"""
Testing for the forest module (sklearn.ensemble.forest).
"""

# Authors: Gilles Louppe, Brian Holt
# License: BSD 3

import numpy as np
from numpy.testing import assert_array_equal
from numpy.testing import assert_array_almost_equal
from numpy.testing import assert_equal
from numpy.testing import assert_almost_equal
from nose.tools import assert_true

from sklearn.utils.testing import assert_less, assert_greater

from sklearn.grid_search import GridSearchCV
from sklearn.ensemble import RandomForestClassifier
from sklearn.ensemble import RandomForestRegressor
from sklearn.ensemble import ExtraTreesClassifier
from sklearn.ensemble import ExtraTreesRegressor
from sklearn import datasets

# toy sample
X = [[-2, -1], [-1, -1], [-1, -2], [1, 1], [1, 2], [2, 1]]
y = [-1, -1, -1, 1, 1, 1]
T = [[-1, -1], [2, 2], [3, 2]]
true_result = [-1, 1, 1]

# also load the iris dataset
# and randomly permute it
iris = datasets.load_iris()
rng = np.random.RandomState(0)
perm = rng.permutation(iris.target.size)
iris.data = iris.data[perm]
iris.target = iris.target[perm]

# also load the boston dataset
# and randomly permute it
boston = datasets.load_boston()
perm = rng.permutation(boston.target.size)
boston.data = boston.data[perm]
boston.target = boston.target[perm]


def test_classification_toy():
    """Check classification on a toy dataset."""
    # Random forest
    clf = RandomForestClassifier(n_estimators=10, random_state=1)
    clf.fit(X, y)
    assert_array_equal(clf.predict(T), true_result)
    assert_equal(10, len(clf))

    clf = RandomForestClassifier(n_estimators=10, max_features=1,
                                 random_state=1)
    clf.fit(X, y)
    assert_array_equal(clf.predict(T), true_result)
    assert_equal(10, len(clf))

    # Extra-trees
    clf = ExtraTreesClassifier(n_estimators=10, random_state=1)
    clf.fit(X, y)
    assert_array_equal(clf.predict(T), true_result)
    assert_equal(10, len(clf))

    clf = ExtraTreesClassifier(n_estimators=10, max_features=1,
                               random_state=1)
    clf.fit(X, y)
    assert_array_equal(clf.predict(T), true_result)
    assert_equal(10, len(clf))


def test_iris():
    """Check consistency on dataset iris."""
    for c in ("gini", "entropy"):
        # Random forest
        clf = RandomForestClassifier(n_estimators=10, criterion=c,
                                     random_state=1)
        clf.fit(iris.data, iris.target)
        score = clf.score(iris.data, iris.target)
        assert score > 0.9, "Failed with criterion %s and score = %f" % (c,
                                                                         score)

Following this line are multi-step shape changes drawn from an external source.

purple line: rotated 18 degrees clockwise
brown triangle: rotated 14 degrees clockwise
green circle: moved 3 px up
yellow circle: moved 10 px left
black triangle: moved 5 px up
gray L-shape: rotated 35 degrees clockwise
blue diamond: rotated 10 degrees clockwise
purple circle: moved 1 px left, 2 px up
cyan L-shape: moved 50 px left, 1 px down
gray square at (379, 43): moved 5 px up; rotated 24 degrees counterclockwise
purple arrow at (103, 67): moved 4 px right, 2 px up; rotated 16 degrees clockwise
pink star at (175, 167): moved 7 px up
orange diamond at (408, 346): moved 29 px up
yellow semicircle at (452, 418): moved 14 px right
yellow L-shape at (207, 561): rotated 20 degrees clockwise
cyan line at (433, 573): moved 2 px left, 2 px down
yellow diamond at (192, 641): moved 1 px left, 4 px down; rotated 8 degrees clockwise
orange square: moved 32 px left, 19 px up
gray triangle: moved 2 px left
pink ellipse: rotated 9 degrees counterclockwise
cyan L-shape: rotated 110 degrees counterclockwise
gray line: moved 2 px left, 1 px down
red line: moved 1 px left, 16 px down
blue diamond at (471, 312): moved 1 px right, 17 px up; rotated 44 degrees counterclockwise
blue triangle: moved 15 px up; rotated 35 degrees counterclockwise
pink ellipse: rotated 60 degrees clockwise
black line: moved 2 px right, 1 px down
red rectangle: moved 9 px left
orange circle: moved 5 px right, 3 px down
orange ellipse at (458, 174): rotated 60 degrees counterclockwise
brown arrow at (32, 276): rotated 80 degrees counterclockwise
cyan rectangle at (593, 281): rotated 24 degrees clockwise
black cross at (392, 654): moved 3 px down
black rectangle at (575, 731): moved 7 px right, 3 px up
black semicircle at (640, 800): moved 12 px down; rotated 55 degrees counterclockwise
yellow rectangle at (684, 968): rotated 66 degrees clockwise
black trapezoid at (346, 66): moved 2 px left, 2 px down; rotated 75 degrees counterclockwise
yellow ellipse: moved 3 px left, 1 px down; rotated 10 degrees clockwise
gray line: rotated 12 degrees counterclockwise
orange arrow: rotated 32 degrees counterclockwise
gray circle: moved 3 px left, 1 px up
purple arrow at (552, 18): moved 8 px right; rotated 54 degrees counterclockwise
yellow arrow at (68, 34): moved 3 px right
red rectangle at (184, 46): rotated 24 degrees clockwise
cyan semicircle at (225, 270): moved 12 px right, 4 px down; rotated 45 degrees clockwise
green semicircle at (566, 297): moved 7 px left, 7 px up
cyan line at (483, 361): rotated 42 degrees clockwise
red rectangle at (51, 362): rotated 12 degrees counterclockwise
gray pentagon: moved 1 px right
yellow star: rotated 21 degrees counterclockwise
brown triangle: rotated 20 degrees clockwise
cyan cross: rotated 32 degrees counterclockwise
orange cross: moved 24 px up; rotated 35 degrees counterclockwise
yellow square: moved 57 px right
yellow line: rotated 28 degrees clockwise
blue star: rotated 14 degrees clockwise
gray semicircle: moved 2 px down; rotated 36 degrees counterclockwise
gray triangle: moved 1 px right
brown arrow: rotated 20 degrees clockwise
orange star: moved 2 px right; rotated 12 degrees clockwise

        clf = RandomForestClassifier(n_estimators=10, criterion=c,
                                     max_features=2, random_state=1)
        clf.fit(iris.data, iris.target)
        score = clf.score(iris.data, iris.target)
        assert score > 0.5, "Failed with criterion %s and score = %f" % (c,
                                                                         score)

        # Extra-trees
        clf = ExtraTreesClassifier(n_estimators=10, criterion=c,
                                   random_state=1)
        clf.fit(iris.data, iris.target)
        score = clf.score(iris.data, iris.target)
        assert score > 0.9, "Failed with criterion %s and score = %f" % (c,
                                                                         score)

        clf = ExtraTreesClassifier(n_estimators=10, criterion=c,
                                   max_features=2, random_state=1)
        clf.fit(iris.data, iris.target)
        score = clf.score(iris.data, iris.target)
        assert score > 0.9, "Failed with criterion %s and score = %f" % (c,
                                                                         score)


def test_boston():
    """Check consistency on dataset boston house prices."""
    for c in ("mse",):
        # Random forest
        clf = RandomForestRegressor(n_estimators=5, criterion=c,
                                    random_state=1)
        clf.fit(boston.data, boston.target)
        score = clf.score(boston.data, boston.target)
        assert score < 3, ("Failed with max_features=None, "
                           "criterion %s and score = %f" % (c, score))

        clf = RandomForestRegressor(n_estimators=5, criterion=c,
                                    max_features=6, random_state=1)
        clf.fit(boston.data, boston.target)
        score = clf.score(boston.data, boston.target)
        assert score < 3, ("Failed with max_features=None, "
                           "criterion %s and score = %f" % (c, score))

        # Extra-trees
        clf = ExtraTreesRegressor(n_estimators=5, criterion=c, random_state=1)
        clf.fit(boston.data, boston.target)
        score = clf.score(boston.data, boston.target)
        assert score < 3, ("Failed with max_features=None, "
                           "criterion %s and score = %f" % (c, score))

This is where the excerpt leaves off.